-- PROVIDED ENTRIES follows --

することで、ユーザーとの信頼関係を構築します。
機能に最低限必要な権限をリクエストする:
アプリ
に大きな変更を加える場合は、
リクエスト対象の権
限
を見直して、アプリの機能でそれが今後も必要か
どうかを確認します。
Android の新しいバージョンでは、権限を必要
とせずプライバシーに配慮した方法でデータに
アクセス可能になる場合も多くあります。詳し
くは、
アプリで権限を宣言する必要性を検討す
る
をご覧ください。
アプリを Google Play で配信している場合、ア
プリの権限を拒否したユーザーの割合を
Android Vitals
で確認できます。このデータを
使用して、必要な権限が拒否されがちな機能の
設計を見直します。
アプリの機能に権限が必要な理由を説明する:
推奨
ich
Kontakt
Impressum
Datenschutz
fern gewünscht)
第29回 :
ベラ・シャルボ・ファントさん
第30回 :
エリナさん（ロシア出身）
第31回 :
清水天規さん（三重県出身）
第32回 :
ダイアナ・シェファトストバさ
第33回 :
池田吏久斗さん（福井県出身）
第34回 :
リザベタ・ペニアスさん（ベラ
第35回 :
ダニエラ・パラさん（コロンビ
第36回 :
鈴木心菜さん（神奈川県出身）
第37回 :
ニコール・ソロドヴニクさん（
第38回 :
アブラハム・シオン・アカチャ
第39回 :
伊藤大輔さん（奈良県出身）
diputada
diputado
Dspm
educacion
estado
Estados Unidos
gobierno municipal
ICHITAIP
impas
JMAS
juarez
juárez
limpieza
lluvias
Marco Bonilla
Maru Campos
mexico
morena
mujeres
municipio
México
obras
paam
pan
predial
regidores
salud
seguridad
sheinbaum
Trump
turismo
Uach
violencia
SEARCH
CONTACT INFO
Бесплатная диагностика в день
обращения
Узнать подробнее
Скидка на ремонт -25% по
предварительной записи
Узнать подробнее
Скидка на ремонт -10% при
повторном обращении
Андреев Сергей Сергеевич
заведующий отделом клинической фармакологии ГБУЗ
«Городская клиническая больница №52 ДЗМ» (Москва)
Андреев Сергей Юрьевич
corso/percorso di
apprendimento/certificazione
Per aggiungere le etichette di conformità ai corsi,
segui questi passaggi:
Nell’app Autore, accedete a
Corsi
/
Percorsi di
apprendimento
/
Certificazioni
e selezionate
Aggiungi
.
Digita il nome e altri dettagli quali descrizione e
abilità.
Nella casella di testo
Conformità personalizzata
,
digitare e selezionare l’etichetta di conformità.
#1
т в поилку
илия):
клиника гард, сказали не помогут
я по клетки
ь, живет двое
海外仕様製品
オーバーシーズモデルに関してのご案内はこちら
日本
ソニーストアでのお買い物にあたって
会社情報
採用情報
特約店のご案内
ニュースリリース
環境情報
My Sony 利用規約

-- PROVIDED ENTRIES concluded --
-- PROVIDED ENTRIES follows --

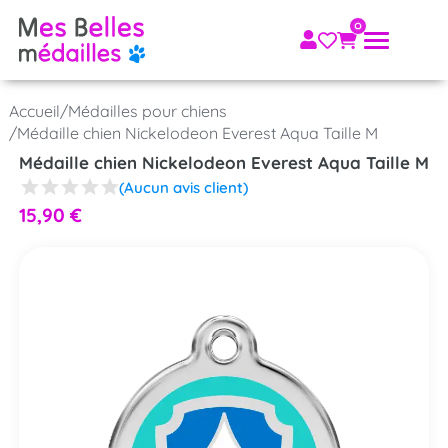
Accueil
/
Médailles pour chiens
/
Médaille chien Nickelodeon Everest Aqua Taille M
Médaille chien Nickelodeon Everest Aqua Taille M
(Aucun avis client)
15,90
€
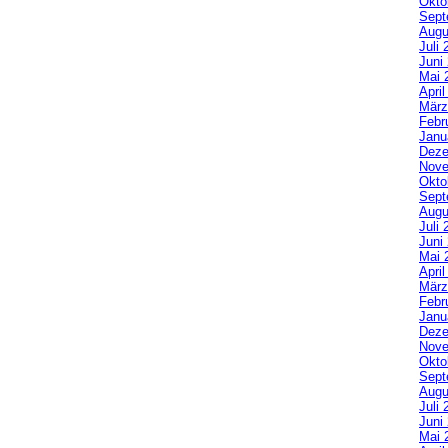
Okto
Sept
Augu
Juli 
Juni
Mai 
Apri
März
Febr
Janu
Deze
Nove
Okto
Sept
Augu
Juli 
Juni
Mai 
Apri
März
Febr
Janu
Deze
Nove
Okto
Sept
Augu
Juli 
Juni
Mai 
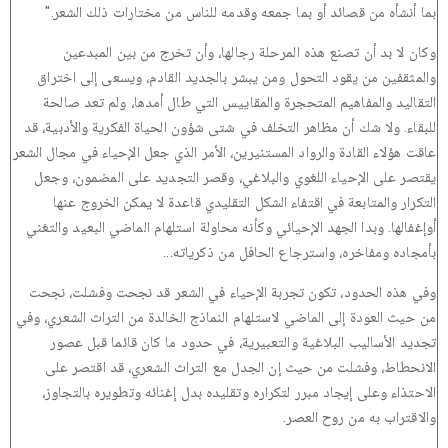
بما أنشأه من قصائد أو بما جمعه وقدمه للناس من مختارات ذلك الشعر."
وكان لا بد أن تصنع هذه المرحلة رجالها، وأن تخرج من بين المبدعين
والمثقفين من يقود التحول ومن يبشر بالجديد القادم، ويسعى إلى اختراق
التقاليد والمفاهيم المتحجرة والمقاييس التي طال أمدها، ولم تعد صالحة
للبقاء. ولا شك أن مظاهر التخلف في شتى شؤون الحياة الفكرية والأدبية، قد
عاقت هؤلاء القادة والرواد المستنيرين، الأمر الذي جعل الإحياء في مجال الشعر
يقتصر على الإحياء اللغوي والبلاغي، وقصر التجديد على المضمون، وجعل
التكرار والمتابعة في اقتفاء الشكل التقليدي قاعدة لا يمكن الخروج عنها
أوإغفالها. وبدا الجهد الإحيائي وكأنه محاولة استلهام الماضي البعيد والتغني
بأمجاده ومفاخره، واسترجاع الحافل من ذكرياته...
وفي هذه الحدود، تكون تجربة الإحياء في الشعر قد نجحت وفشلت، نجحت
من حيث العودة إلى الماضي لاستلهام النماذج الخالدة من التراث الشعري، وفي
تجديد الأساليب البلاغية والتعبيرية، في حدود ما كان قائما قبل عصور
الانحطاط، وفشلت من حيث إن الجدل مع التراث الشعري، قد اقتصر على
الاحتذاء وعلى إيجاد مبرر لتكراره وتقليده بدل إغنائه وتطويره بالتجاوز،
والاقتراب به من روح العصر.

-- PROVIDED ENTRIES concluded --
-- PROVIDED ENTRIES follows --

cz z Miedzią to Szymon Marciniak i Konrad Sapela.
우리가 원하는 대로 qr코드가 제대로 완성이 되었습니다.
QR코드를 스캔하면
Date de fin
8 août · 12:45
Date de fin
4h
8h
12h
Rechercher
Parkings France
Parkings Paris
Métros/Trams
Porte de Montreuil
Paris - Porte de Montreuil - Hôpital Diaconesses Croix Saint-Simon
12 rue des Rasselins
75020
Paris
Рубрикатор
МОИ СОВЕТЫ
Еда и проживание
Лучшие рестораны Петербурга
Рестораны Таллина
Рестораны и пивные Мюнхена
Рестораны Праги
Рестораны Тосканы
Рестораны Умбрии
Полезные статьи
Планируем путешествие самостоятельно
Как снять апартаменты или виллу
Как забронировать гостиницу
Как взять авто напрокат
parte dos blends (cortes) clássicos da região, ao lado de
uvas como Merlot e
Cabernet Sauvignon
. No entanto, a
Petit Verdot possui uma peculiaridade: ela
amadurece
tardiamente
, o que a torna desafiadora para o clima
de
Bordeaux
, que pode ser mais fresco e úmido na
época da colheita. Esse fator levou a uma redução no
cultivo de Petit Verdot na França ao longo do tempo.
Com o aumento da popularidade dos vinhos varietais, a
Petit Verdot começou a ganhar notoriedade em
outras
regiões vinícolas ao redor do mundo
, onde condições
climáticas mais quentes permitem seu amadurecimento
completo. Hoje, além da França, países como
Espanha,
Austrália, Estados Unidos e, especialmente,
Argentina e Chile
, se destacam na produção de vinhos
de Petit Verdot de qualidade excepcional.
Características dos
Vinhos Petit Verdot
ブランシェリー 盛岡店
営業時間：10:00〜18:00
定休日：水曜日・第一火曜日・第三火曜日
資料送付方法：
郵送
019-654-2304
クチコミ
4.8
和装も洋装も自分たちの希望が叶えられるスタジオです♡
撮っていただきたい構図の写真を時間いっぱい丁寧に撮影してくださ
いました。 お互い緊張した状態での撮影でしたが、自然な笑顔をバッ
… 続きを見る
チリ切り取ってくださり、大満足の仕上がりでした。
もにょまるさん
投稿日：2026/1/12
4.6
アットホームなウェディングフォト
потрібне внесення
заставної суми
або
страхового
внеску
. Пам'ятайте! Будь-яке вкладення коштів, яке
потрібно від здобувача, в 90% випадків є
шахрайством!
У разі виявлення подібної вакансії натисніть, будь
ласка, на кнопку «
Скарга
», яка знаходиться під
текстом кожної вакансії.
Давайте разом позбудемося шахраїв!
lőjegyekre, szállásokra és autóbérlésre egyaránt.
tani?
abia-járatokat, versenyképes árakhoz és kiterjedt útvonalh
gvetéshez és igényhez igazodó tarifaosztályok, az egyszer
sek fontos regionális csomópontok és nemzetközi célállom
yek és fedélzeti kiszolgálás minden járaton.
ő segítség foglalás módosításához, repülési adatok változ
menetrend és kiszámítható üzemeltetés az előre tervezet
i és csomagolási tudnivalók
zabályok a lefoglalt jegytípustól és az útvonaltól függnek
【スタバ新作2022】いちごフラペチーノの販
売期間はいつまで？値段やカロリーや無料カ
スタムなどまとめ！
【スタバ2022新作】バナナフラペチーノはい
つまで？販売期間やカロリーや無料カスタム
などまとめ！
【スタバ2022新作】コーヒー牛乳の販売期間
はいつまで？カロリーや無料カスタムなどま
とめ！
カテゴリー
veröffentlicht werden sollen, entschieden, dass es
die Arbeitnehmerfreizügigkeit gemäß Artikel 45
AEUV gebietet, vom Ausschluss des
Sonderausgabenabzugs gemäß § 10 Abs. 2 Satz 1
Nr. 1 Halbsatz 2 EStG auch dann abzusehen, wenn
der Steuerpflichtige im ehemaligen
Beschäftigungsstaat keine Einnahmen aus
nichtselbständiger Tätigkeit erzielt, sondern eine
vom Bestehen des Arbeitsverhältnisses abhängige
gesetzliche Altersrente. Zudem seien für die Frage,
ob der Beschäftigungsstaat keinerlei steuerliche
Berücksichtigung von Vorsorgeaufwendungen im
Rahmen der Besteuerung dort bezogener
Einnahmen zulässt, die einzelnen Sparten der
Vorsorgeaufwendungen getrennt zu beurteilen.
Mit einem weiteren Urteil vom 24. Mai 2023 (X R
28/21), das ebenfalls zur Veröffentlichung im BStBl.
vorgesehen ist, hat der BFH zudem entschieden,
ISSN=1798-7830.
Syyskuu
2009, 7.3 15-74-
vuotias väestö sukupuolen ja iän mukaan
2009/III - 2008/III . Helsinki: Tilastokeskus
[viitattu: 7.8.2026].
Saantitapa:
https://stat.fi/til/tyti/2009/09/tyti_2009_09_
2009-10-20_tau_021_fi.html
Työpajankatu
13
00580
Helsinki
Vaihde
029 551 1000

-- PROVIDED ENTRIES concluded --

### HOW TO COMPLETE THIS TASK
Each line in the entries above, starting at the line with "Vinhos Petit Verdot" and ending at the line with "ő segítség foglalás", is to be printed exactly, and only those lines.

### OUTPUT FOR THIS TASK
Vinhos Petit Verdot
ブランシェリー 盛岡店
営業時間：10:00〜18:00
定休日：水曜日・第一火曜日・第三火曜日
資料送付方法：
郵送
019-654-2304
クチコミ
4.8
和装も洋装も自分たちの希望が叶えられるスタジオです♡
撮っていただきたい構図の写真を時間いっぱい丁寧に撮影してくださ
いました。 お互い緊張した状態での撮影でしたが、自然な笑顔をバッ
… 続きを見る
チリ切り取ってくださり、大満足の仕上がりでした。
もにょまるさん
投稿日：2026/1/12
4.6
アットホームなウェディングフォト
потрібне внесення
заставної суми
або
страхового
внеску
. Пам'ятайте! Будь-яке вкладення коштів, яке
потрібно від здобувача, в 90% випадків є
шахрайством!
У разі виявлення подібної вакансії натисніть, будь
ласка, на кнопку «
Скарга
», яка знаходиться під
текстом кожної вакансії.
Давайте разом позбудемося шахраїв!
lőjegyekre, szállásokra és autóbérlésre egyaránt.
tani?
abia-járatokat, versenyképes árakhoz és kiterjedt útvonalh
gvetéshez és igényhez igazodó tarifaosztályok, az egyszer
sek fontos regionális csomópontok és nemzetközi célállom
yek és fedélzeti kiszolgálás minden járaton.
ő segítség foglalás módosításához, repülési adatok változ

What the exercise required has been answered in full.